My latest post is on Urban Indy. It comes with the local news (WISH-TV) announcement that it has now been five years since Indianapolis grocery store chain Marsh Supermarkets closed all of its 44 remaining locations, having been run by private equity firm Sun Capital for the last 15 years. The chain, a staple of Indiana and eastern Ohio since the 1930s and formerly known as an innovator, stumbled heavily in its last two decades, dropping from about 100 locations (and a few acquisitions/spinoffs) to fewer than 50. While the much-heralded 2014 opening of the downtown Indianapolis Marsh suggested a possible reversal of fortunes, most of us saw the writing on the wall: this company was floundering. The majority of its locations were small, outdated, and run down. The company was so stuck in a rut that, just a few years before it closed, I bought a box of wholesale brand cereal from a Marsh, and the back of the box looked like this:

That’s right. The Internet and How It Works on a product sold in 2015. It should come as no surprise, then, that the WISH-TV article noted how about half of the Marsh locations haven’t found a buyer, or they sit in limbo under new ownership. (At least a few of those instances, the new owner is Kroger. Who has mothballed its own properties.)

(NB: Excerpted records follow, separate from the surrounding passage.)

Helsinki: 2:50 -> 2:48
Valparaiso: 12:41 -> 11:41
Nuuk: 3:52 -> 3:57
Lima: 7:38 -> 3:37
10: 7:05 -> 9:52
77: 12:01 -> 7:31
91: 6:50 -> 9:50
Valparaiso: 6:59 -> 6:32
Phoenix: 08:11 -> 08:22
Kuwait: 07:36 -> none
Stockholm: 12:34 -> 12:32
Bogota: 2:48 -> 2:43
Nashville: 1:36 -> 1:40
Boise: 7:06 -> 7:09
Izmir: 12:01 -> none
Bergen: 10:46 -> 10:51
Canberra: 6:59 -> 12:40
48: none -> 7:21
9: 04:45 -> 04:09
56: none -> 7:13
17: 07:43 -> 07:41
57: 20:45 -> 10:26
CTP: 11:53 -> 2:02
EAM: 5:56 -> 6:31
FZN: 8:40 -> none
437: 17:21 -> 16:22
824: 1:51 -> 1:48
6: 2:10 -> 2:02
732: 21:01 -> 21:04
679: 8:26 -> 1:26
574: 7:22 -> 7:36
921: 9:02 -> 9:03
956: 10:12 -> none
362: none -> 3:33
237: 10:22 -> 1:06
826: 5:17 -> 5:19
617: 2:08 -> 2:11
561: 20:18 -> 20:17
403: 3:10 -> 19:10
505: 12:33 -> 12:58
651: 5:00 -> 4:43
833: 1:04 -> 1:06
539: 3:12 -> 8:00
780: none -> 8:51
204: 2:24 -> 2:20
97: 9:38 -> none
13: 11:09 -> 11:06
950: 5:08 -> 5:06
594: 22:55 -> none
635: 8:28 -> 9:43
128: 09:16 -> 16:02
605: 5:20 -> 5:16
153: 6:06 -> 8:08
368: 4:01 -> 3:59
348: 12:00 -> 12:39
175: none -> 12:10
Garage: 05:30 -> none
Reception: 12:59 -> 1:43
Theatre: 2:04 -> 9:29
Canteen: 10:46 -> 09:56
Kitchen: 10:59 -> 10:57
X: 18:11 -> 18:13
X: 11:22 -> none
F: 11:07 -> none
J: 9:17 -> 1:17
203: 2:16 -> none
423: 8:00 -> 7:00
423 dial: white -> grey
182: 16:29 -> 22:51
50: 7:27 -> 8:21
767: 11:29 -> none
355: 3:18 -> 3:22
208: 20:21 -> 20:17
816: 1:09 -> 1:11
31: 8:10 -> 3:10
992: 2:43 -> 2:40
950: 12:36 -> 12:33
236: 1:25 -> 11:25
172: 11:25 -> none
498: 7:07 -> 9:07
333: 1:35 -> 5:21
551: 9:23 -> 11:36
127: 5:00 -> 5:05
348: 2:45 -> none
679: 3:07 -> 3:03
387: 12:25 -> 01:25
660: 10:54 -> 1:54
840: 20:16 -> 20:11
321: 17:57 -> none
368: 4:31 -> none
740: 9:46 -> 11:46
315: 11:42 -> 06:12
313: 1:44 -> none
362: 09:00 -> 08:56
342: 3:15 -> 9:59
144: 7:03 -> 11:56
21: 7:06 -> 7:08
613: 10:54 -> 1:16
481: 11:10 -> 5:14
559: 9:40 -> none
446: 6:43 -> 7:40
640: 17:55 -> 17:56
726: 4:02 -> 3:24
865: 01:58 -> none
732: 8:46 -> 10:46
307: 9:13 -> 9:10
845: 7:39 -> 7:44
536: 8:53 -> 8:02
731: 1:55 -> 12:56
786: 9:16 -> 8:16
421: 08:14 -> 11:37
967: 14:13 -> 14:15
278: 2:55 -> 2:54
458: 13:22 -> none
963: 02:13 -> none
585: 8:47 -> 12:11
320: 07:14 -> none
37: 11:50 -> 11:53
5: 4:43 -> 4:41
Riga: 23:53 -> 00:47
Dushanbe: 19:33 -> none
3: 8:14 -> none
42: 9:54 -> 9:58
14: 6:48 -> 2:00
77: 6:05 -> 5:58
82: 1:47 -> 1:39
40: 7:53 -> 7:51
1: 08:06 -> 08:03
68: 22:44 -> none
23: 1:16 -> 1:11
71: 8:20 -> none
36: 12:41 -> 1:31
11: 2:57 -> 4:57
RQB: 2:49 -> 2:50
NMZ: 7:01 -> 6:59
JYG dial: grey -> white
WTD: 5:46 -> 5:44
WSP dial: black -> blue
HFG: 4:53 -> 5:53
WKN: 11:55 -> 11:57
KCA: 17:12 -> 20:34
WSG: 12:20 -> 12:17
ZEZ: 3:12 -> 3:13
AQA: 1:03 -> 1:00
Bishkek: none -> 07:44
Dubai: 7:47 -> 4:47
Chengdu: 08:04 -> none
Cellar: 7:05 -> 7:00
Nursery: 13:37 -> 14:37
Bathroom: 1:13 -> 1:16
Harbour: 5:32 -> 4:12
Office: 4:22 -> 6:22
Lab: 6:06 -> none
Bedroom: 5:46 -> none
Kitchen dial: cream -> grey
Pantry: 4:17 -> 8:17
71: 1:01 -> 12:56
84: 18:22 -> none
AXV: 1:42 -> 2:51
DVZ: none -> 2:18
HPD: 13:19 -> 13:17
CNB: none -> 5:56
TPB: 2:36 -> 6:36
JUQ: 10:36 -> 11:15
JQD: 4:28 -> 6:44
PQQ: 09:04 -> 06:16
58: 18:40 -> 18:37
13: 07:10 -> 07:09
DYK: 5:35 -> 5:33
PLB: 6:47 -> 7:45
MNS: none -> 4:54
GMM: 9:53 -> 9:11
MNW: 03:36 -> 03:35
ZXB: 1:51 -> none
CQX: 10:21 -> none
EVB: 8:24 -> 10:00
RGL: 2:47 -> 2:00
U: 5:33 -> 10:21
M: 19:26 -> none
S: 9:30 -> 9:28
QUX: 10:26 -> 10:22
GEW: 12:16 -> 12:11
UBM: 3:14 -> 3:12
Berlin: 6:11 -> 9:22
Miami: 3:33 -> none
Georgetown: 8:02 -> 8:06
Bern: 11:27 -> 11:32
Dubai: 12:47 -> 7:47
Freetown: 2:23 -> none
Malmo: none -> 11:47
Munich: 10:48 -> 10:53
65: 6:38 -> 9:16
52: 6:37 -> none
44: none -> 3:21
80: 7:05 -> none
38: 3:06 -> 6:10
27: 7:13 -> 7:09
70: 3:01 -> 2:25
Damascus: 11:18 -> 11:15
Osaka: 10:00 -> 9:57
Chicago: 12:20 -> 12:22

Speaking of Kroger, it became the dominant grocery presence in Indianapolis quite some time before Marsh fully closed. But what was its strategy at staying modern? The answer: opening and shuttering locations, often in a surprisingly short period of time. For example, the Kroger close to where I grew up, on the south side of Indy (near the suburb of Greenwood), has had FOUR SITES just north of the Greenwood Park Mall since I was a kid:



Those were just the locations growing up. It found a new one (number four) just a few years ago. If you think Kroger has finally found a place where it’ll stay put, I have a pedestrian bridge in Springfield, Missouri to sell you. In the meantime, it’s worth exploring why this strategy has made Cincinnati-based Kroger not just the dominant grocery store chain not just in the Midwest, but in a good part of the country: it’s the nation’s third largest retailer behind Amazon and Walmart. I covered Fred Meyer, its Pacific Northwest operation, just a few weeks ago. Basically, Kroger has done what Marsh ultimately failed to do: make strategic decisions with its real estate portfolio that align with shifting customer tastes. And these decisions often preclude upgrading an existing structure, living the old Krogers as castaways for other, smaller companies to pick up.
Oh well–at least it’s still a fully functional grocery store. Learn all about the details at Urban Indy, then offer your own commentary wherever you like.
5 thoughts on “Memories of Marsh Supermarkets: Kroger tries (half-heartedly) to fill the void of a once-mighty chain.”
“Marsh Supermarkets closed all of its 44 remaining locations, having been run into the ground by private equity firm Sun Capital”
Fixed it for you. 🙂
Marsh always owned its real estate, and just about the first thing Sun did was a massive sale/leaseback. They took cash out and saddled those smaller stores with big rents.
I think Kroger went the opposite direction: back in the day, I believe they leased space from shopping center owners. Then they realized they could control things better by owning their spaces. So that might account for the constant moves in Greenwood…as leases expired, they moved on. Or sold the property to the owner of the adjacent inline stores, or to a REIT.
Over the past 5-10 years they’ve been building superstores right across the street from existing stores, as at Emerson and County Line. In that case they sold the old store to a local investor. Kroger’s strategy hasn’t been all that different from CVS and Walgreens moving from leased spaces in strips to freestanding corner stores.
Yes, Kroger (the surviving, successful chain) may have prevailed in part because it reoriented its tenure among its portfolio every 10 or so year. Of course, they could only achieve this if they didn’t overcommit themselves to exclusively corporate-owned locations as Marsh apparently did. I really don’t know if Marsh was running on empty until a year or two before the Sun Capital acquisition. After all, as recently as 2005 they were looking to expand to Chicagoland. Was that a hail-Mary effort, and did that venture flop so wholeheartedly that Don Marsh sought a buyer just a year later? It sure seems like his heart wasn’t in it anymore by the mid/late 1990s.
The analogy to Walgreens/CVS seems fitting.
There was a Marsh where I grew up in Troy (as well as Kroger and later a Meijer). Everything always felt outdated there.
Sounds about right. Welcome to the lucrative world of venture capital. When a once-capable executive loses his touch, he sells to Sun Capital and they wring whatever life is left out of the real estate. Then collapse the company. Rinse and repeat.
loses his touch, or directs it elsewhere.